Employment in the financial sector
The vast majority of the job cuts have come from the major banks in Australia including Australia and New Zealand Banking Corporation, Marquarie, ANZ Bank and National Australia Bank. A total of 2000 jobs were lost in the first six weeks of 2012 and as of today the figure stands at 3000. Indeed some analysts believe that the total could be around 7000 over the next two years which would certainly be a blow to the industry.
One of the more bizarre elements of the falling rate of employment in the financial sector is the very fact that Australian banks continue to improve their profitability year-on-year. This is almost certain to place the unions head to head with the banking corporations because there are accusations that job numbers are being cut to maintain profitability, dividends and bonuses. Whether indeed this is correct is a matter for debate but the figures seem to suggest things may not be as bad as some banks are making out.
Financial recruitment under pressure
One of the more alarming aspects of today’s review of the financial sector is the fact that online financial job adverts fell by 19% in the first quarter of 2012 which is far greater than many of the failing economies of Europe. It seems that during the last few years a number of Australian banks may well have acquired “additional costs” which they now feel happy to jettison in the way of job cuts.

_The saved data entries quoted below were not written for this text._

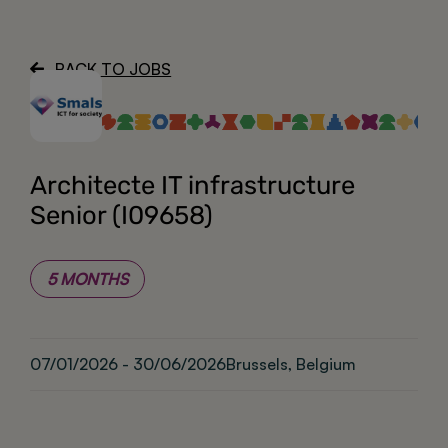
About
BACK TO JOBS
Architecte IT infrastructure
Senior (I09658)
5 MONTHS
07/01/2026 - 30/06/2026
Brussels, Belgium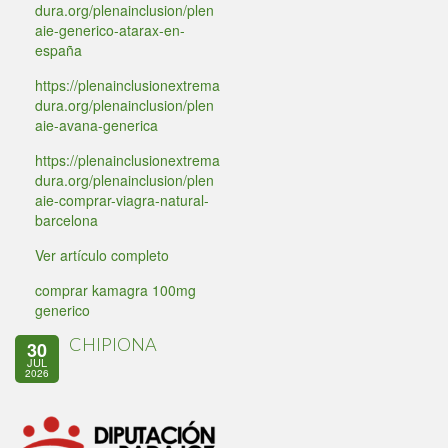
dura.org/plenainclusion/plen
aie-generico-atarax-en-
españa
https://plenainclusionextrema
dura.org/plenainclusion/plen
aie-avana-generica
https://plenainclusionextrema
dura.org/plenainclusion/plen
aie-comprar-viagra-natural-
barcelona
Ver artículo completo
comprar kamagra 100mg
generico
CHIPIONA
30
JUL
2026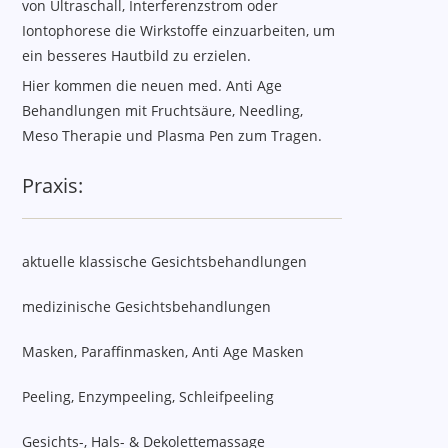
von Ultraschall, Interferenzstrom oder
Iontophorese die Wirkstoffe einzuarbeiten, um
ein besseres Hautbild zu erzielen.
Hier kommen die neuen med. Anti Age
Behandlungen mit Fruchtsäure, Needling,
Meso Therapie und Plasma Pen zum Tragen.
Praxis:
aktuelle klassische Gesichtsbehandlungen
medizinische Gesichtsbehandlungen
Masken, Paraffinmasken, Anti Age Masken
Peeling, Enzympeeling, Schleifpeeling
Gesichts-, Hals- & Dekolettemassage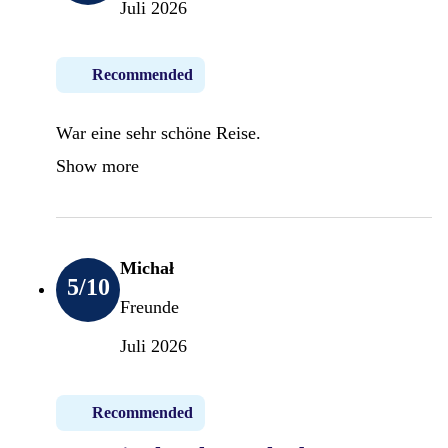
Juli 2026
Recommended
War eine sehr schöne Reise.
Show more
Michał
5
/10
Freunde
Juli 2026
Recommended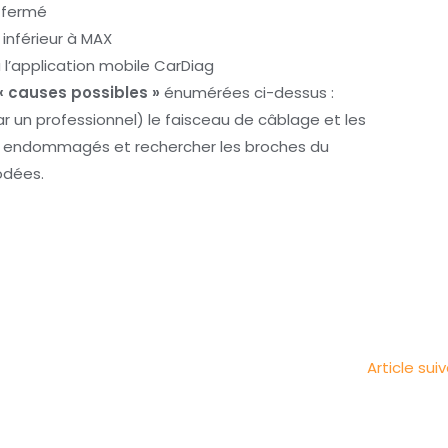
n fermé
t inférieur à MAX
 l’application mobile CarDiag
« causes possibles »
énumérées ci-dessus :
 un professionnel) le faisceau de câblage et les
ts endommagés et rechercher les broches du
odées.
Article sui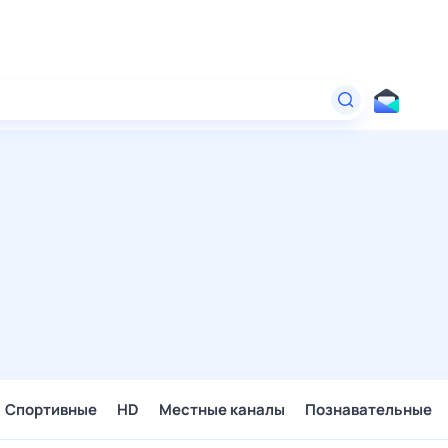
Спортивные
HD
Местные каналы
Познавательные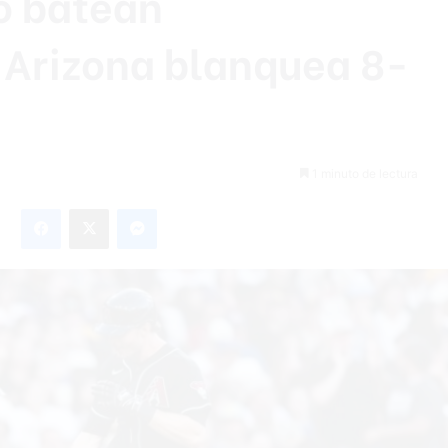
o batean
 Arizona blanquea 8-
1 minuto de lectura
Facebook
X
Messenger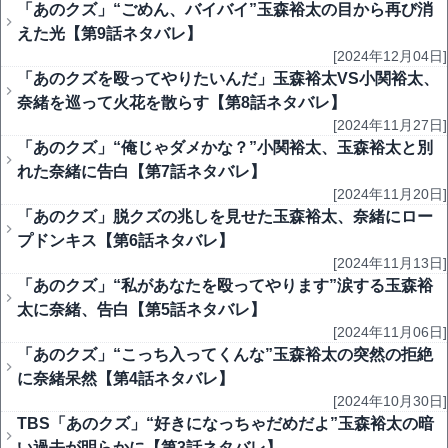
「あのクズ」“ごめん、バイバイ”玉森裕太の目から再び消
えた光【第9話ネタバレ】
[2024年12月04日]
「あのクズを殴ってやりたいんだ」玉森裕太VS小関裕太、
奈緒を巡って火花を散らす【第8話ネタバレ】
[2024年11月27日]
「あのクズ」“俺じゃダメかな？”小関裕太、玉森裕太と別
れた奈緒に告白【第7話ネタバレ】
[2024年11月20日]
「あのクズ」脱クズの兆しを見せた玉森裕太、奈緒にロー
プドンキス【第6話ネタバレ】
[2024年11月13日]
「あのクズ」“私があなたを殴ってやります”涙する玉森裕
太に奈緒、告白【第5話ネタバレ】
[2024年11月06日]
「あのクズ」“こっち入ってくんな”玉森裕太の突然の拒絶
に奈緒呆然【第4話ネタバレ】
[2024年10月30日]
TBS「あのクズ」“好きになっちゃだめだよ”玉森裕太の暗
い過去が明らかに【第3話ネタバレ】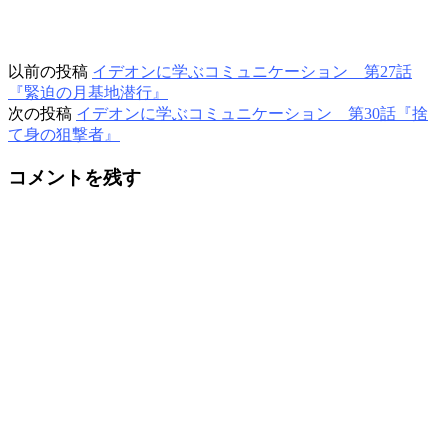
以前の投稿
イデオンに学ぶコミュニケーション 第27話
『緊迫の月基地潜行』
次の投稿
イデオンに学ぶコミュニケーション 第30話『捨
て身の狙撃者』
コメントを残す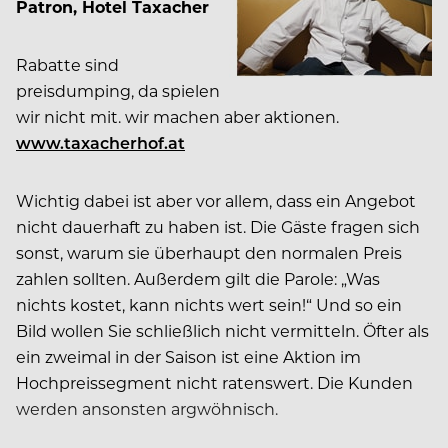
Patron, Hotel Taxacher
Rabatte sind
preisdumping, da spielen
wir nicht mit. wir machen aber aktionen.
www.taxacherhof.at
Wichtig dabei ist aber vor allem, dass ein Angebot
nicht dauerhaft zu haben ist. Die Gäste fragen sich
sonst, warum sie überhaupt den normalen Preis
zahlen sollten. Außerdem gilt die Parole: „Was
nichts kostet, kann nichts wert sein!“ Und so ein
Bild wollen Sie schließlich nicht vermitteln. Öfter als
ein zweimal in der Saison ist eine Aktion im
Hochpreissegment nicht ratenswert. Die Kunden
werden ansonsten argwöhnisch.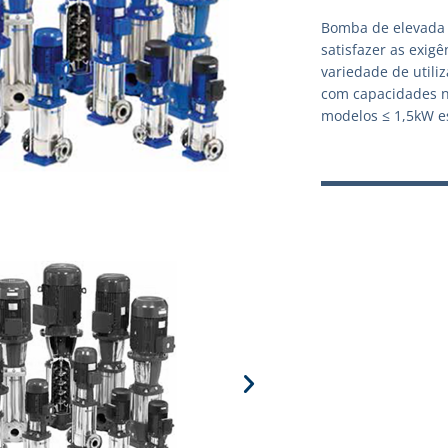
Bomba de elevada 
satisfazer as exig
variedade de utili
com capacidades n
modelos ≤ 1,5kW es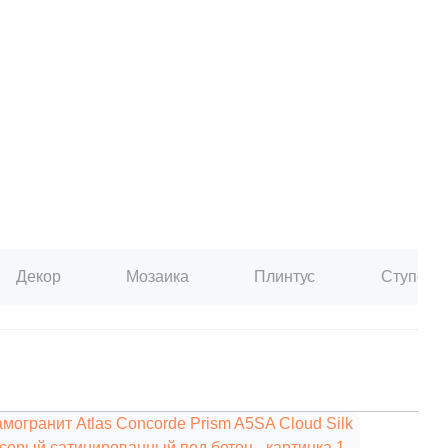
paret
Италия
Китай
Россия
Декор
Мозаика
Плинтус
Ступени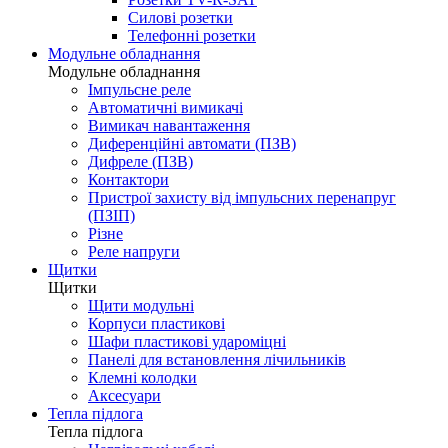
Силові розетки
Телефонні розетки
Модульне обладнання
Модульне обладнання
Імпульсне реле
Автоматичні вимикачі
Вимикач навантаження
Диференційні автомати (ПЗВ)
Дифреле (ПЗВ)
Контактори
Пристрої захисту від імпульсних перенапруг
(ПЗІП)
Різне
Реле напруги
Щитки
Щитки
Щити модульні
Корпуси пластикові
Шафи пластикові удароміцні
Панелі для встановлення лічильників
Клемні колодки
Аксесуари
Тепла підлога
Тепла підлога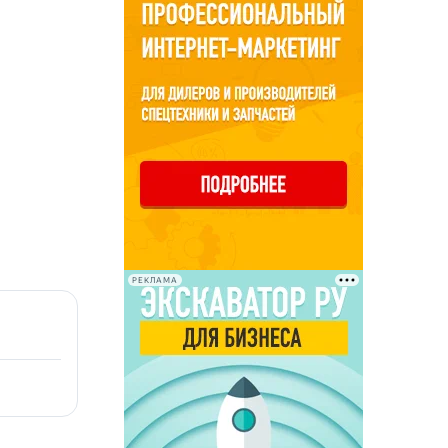
РЕКЛАМА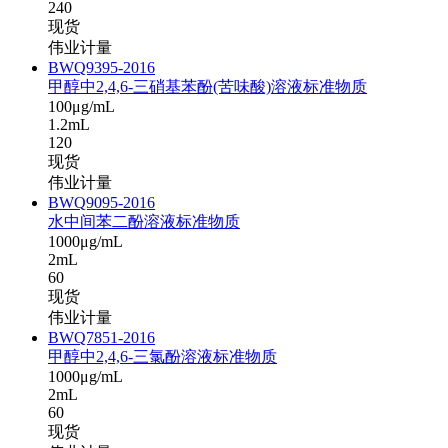
240
现货
伟业计量
BWQ9395-2016
甲醇中2,4,6-三硝基苯酚(苦味酸)溶液标准物质
100μg/mL
1.2mL
120
现货
伟业计量
BWQ9095-2016
水中间苯二酚溶液标准物质
1000μg/mL
2mL
60
现货
伟业计量
BWQ7851-2016
甲醇中2,4,6-三氯酚溶液标准物质
1000μg/mL
2mL
60
现货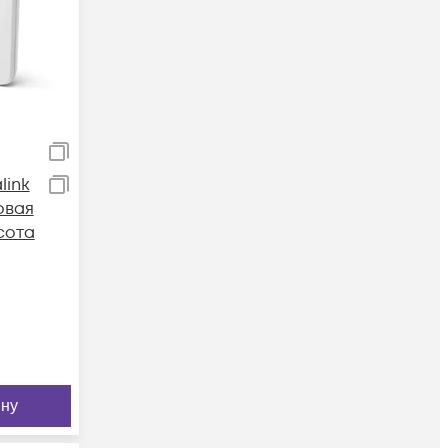
link
овая
сота
ину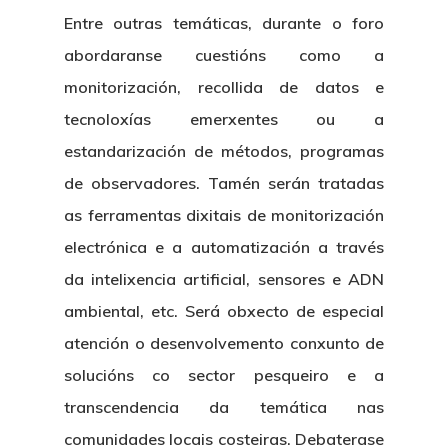
Entre outras temáticas, durante o foro
abordaranse cuestións como a
monitorización, recollida de datos e
tecnoloxías emerxentes ou a
estandarización de métodos, programas
de observadores. Tamén serán tratadas
as ferramentas dixitais de monitorización
electrónica e a automatización a través
da intelixencia artificial, sensores e ADN
ambiental, etc. Será obxecto de especial
atención o desenvolvemento conxunto de
solucións co sector pesqueiro e a
transcendencia da temática nas
comunidades locais costeiras. Debaterase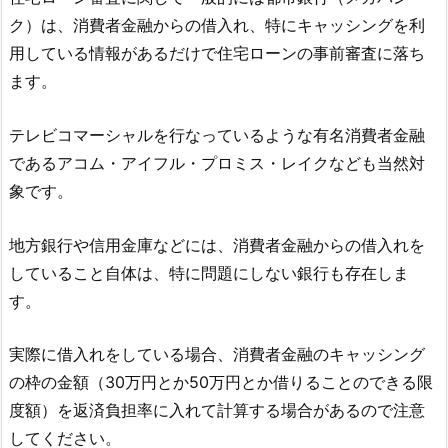
ク）は、消費者金融からの借入れ、特にキャッシングを利
用している情報があるだけで住宅ローンの事前審査に落ち
ます。
テレビコマーシャルを行なっているような有名消費者金融
であるアコム・アイフル・プロミス・レイクなども当然対
象です。
地方銀行や信用金庫などには、消費者金融からの借入れを
していること自体は、特に問題にしない銀行も存在しま
す。
実際に借入れをしている場合、消費者金融のキャッシング
の枠の金額（30万円とか50万円とか借りることのできる限
度額）を返済負担率に入れて計算する場合があるので注意
してください。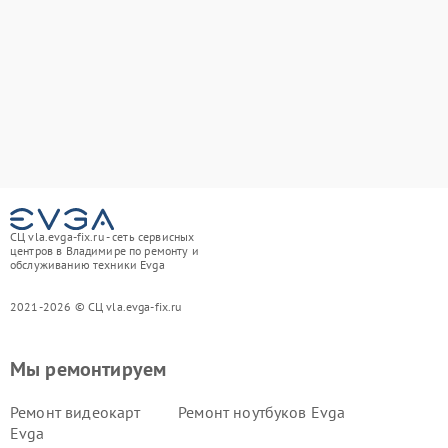
СЦ vla.evga-fix.ru - сеть сервисных
центров в Владимире по ремонту и
обслуживанию техники Evga
2021-2026 © СЦ vla.evga-fix.ru
Мы ремонтируем
Ремонт видеокарт
Ремонт ноутбуков Evga
Evga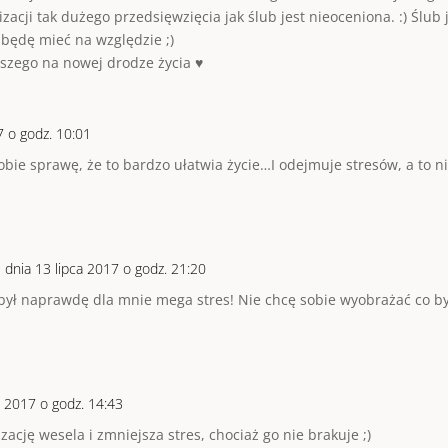
zacji tak dużego przedsięwzięcia jak ślub jest nieoceniona. :) Ślu
y będę mieć na względzie ;)
szego na nowej drodze życia ♥
7 o godz. 10:01
obie sprawę, że to bardzo ułatwia życie…I odejmuje stresów, a to 
m
dnia 13 lipca 2017 o godz. 21:20
 był naprawdę dla mnie mega stres! Nie chcę sobie wyobrażać co by 
a 2017 o godz. 14:43
ację wesela i zmniejsza stres, chociaż go nie brakuje ;)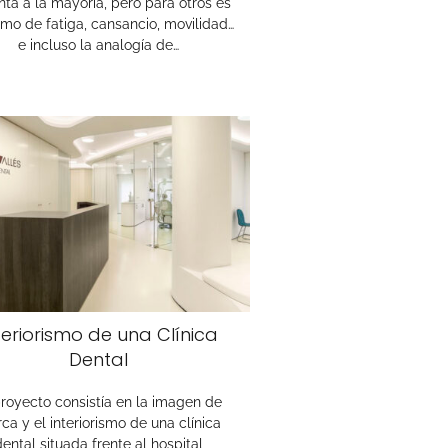
ta a la mayoría, pero para otros es
imo de fatiga, cansancio, movilidad…
e incluso la analogía de…
teriorismo de una Clínica
Dental
proyecto consistía en la imagen de
ca y el interiorismo de una clínica
dental situada frente al hospital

The advertising of financial jobs across the online arena is very often a good indication as to the short to medium term trend in the industry. While in some ways this can turn on a sixpence the reduction of 19% is larger than many would have expected at this particular stage of the economic cycle. There is no doubt that banks are experiencing a reduction in trade amongst consumers who are more and more reluctant to take out loans. However, the government seems convinced that the economy will move back into an upward trend in the short to medium term.
The financial sector is the heart of the Australian economy
The days when manufacturing was the heart of any country’s economy have gone by the wayside in the developed world. The fact is that the services industry and in particular the financial services industry is now the heartbeat of each and every economy in the developed world. The UK financial sector is one which has suffered more than most and while it is unlikely that the Australian sector will suffer to the same extent there are worrying similarities.
Very often a reduction in loan applications, mortgage applications and other financial arrangements can lead to further concerns amongst consumers. We have seen a number of headlines around the world which have in many cases led to self-fulfilling prophecies by injecting concern and confusion into the consumer market. The loss of 3000 jobs across the Australian financial sector is significant and, with a potential 7000 jobs to go over the next two years, there are growing concerns.
How are banks maintaining their profitability?
While the unions have been reluctant to even comment upon or consider industrial action at this moment in time, banking directors and union officials seem to be going in very different directions. The unions are very keen to protect their members and the financial services workforce while banking directors have attracted accusations of favouritism with regards to shareholders, dividends and bonuses. Indeed only a few weeks ago we saw the Reserve Bank of Australia decide against reducing base rates and then almost instantly we saw the vast majority of Australia’s leading banks increase their mortgage rates!
There is growing confusion within the consumer market as to why the banking community is jettison some jobs while at the same time improving profitability and increasing rates against the general trend. The issue with regards to interest rates and financial rates is slightly different because it is not wholly linked to the Australian base rate, more to the worldwide credit market. However, on the surface it does look as though the banking industry is pulling up the ladder and looking after itself.
What can the government do?
There is very little which the Australian government can do with regards to placing pressure upon the financial sector because ultimately it is a free market and the banks and financial companies will do what they deem best for them. Despite the fact that potentially 7000 jobs are likely to be lost over the next two years it is still the heartbeat of the Australian economy despite the fact that the mining sector has very much taken the plaudits over the last few years.
The only thing that the government can really do is to give the economy a firm base for growth in the medium term because only when consumers and businesses begin to borrow money again will the financial sector expand. There is nothing wrong with trimming down excess costs with regards to any business but when this is set against an ever improving trend in profits then it is likely to cause some concern.
Despite the fact that the mining industry has gained many of the plaudits regarding Australian economic growth over the last few years, the financial sector is still very much at the centre of the Australian economy. The loss of potentially 7000 jobs over the next two years is a major blow and is made all the more confusing when you bear in mind the economic situation, prospects for the future and the fact that bank profitability continues to rise.
The unions and the banks seem to be on a collision course although so far there has been no talk of union action or strikes.